Then all of the sudden you’re free to really look rather than driven to make something happen. That creates a very different kind of conversation with people because they know when you’re trying to get something from them and you know and everything is constrained in those conversations, so it becomes a much more open space to create something than having to force something.

Pete Mockaitis
Understood, thank you. Well, when you talk about conversations, you’re bringing back all kinds of memories here with Landmark and the conversations that we engaged in. I’d love to just dig into some of your take when it comes to communication skills, powerful conversations. What are most of us humans getting wrong when it comes to doing this in our daily lives?

Josselyne Herman
Well, I think mostly we react to things and then we’re on automatic and we really aren’t creating our responses. We’re reacting either from some imaginary threat or maybe a real threat, but most of the threats are imaginary or we’re trying to prove something, or produce a result and look good.

That gives us a quality of life that is very distinct from the kind of quality of life when you’re actually out here living life and dancing with whatever’s happening and just kind of free to be and free to act on whatever matters to you.

When people get triggered – I’ll just give an example from my actual life, so it’s not conceptual. Recently I noticed that in my office I was not looking forward to going to my office. That’s very odd for me because I love what I do. It was like I realized it was that the person who was working for me wasn’t doing what I expected them to do in the job and I wasn’t pleased with the way it was going.

I was pretending that it was all fine because I didn’t want to have to deal with hiring somebody new and training them. That was the truth of the matter, so I was just kind of functioning as if this was going to work out. But that was really a lie.

I knew it wasn’t working and I was just tolerating a mediocre work environment, which many of us do. We just kind of survive life. We don’t really live it. We survive it. We get through it.

I sat down with her and I said, “Listen, this is – my inauthentic way of being is that I’m pretending that this is working when it’s really not. These things are working, but there’s more things that aren’t working. It doesn’t seem like this is your future, like this is what you want to do because the way you’re being and acting isn’t really working in the job. You’re not doing what I hired you to do.

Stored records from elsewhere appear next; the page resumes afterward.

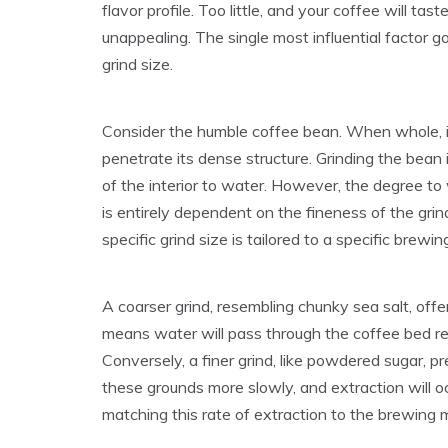
flavor profile. Too little, and your coffee will ta
unappealing. The single most influential factor go
grind size.
Consider the humble coffee bean. When whole, it
penetrate its dense structure. Grinding the bean
of the interior to water. However, the degree to 
is entirely dependent on the fineness of the grin
specific grind size is tailored to a specific brewi
A coarser grind, resembling chunky sea salt, offe
means water will pass through the coffee bed rela
Conversely, a finer grind, like powdered sugar, 
these grounds more slowly, and extraction will oc
matching this rate of extraction to the brewing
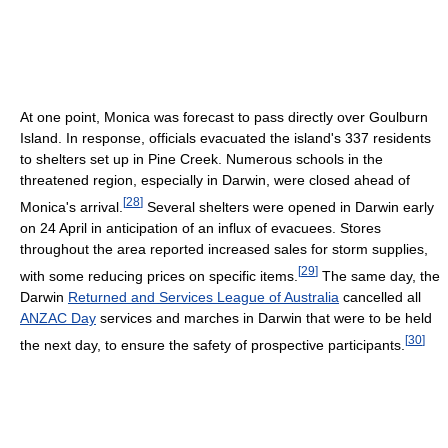
At one point, Monica was forecast to pass directly over Goulburn
Island. In response, officials evacuated the island's 337 residents
to shelters set up in Pine Creek. Numerous schools in the
threatened region, especially in Darwin, were closed ahead of
[
28
]
Monica's arrival.
Several shelters were opened in Darwin early
on 24 April in anticipation of an influx of evacuees. Stores
throughout the area reported increased sales for storm supplies,
[
29
]
with some reducing prices on specific items.
The same day, the
Darwin
Returned and Services League of Australia
cancelled all
ANZAC Day
services and marches in Darwin that were to be held
[
30
]
the next day, to ensure the safety of prospective participants.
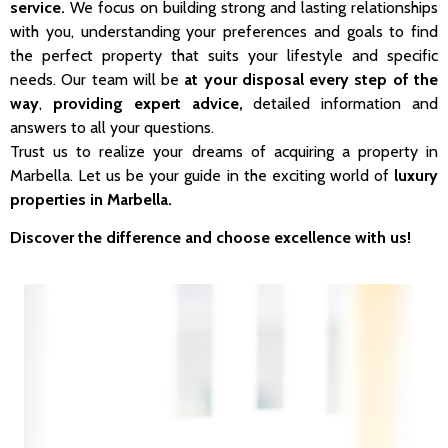
service.
We focus on building strong and lasting relationships
with you, understanding your preferences and goals to find
the perfect property that suits your lifestyle and specific
needs. Our team will be
at your disposal every step of the
way
,
providing expert advice,
detailed information and
answers to all your questions.
Trust us to realize your dreams of acquiring a property in
Marbella. Let us be your guide in the exciting world of
luxury
properties in Marbella.
Discover the difference and choose excellence with us!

I have to micromanage you. It’s got to be horrible for you to have me on you like that. It’s not working for me either as your boss.”

I got into a kind of conversation with her and it became clear that she really wasn’t loving what she was doing and she really wanted to do something else. I said, “Great. Well, what do you want to do?” I asked her what she wanted. I really brainstormed with her on how could we set her up so that she could be doing that and I could find a replacement with somebody who actually wanted to do this job.

Within two weeks, I hired somebody else. She trained them and I got her another job. I negotiated her deal.

Pete Mockaitis
There you go.

Josselyne Herman
Yeah, that’s a way you can have win-win scenarios in communication. It doesn’t have to be like you end things on a bad note. You can really stand for people to have the life of their dreams, even if it’s not in your office.

Pete Mockaitis
That’s good. That’s good. Now that seems so – it seems like, but, of course. That just makes good sense. It’s not working for you. It’s not working for them, so let’s change it up and get it so it does work.

Josselyne Herman
Exactly.

Pete Mockaitis
But in practice most people don’t quite go there with that level of honesty and candor and I don’t know, vulnerability, all that stuff. What do you think gets in the way there?

Josselyne Herman
I think looking good, like we’re so driven to look good and be the – well, “I’m the boss and you’re the employee. You’re not doing good, so now you’ve got to fix it.” I don’t really look at things that way because I’m more interested in having things work than being right. I think a lot of people are driven by default to be right, make something wrong.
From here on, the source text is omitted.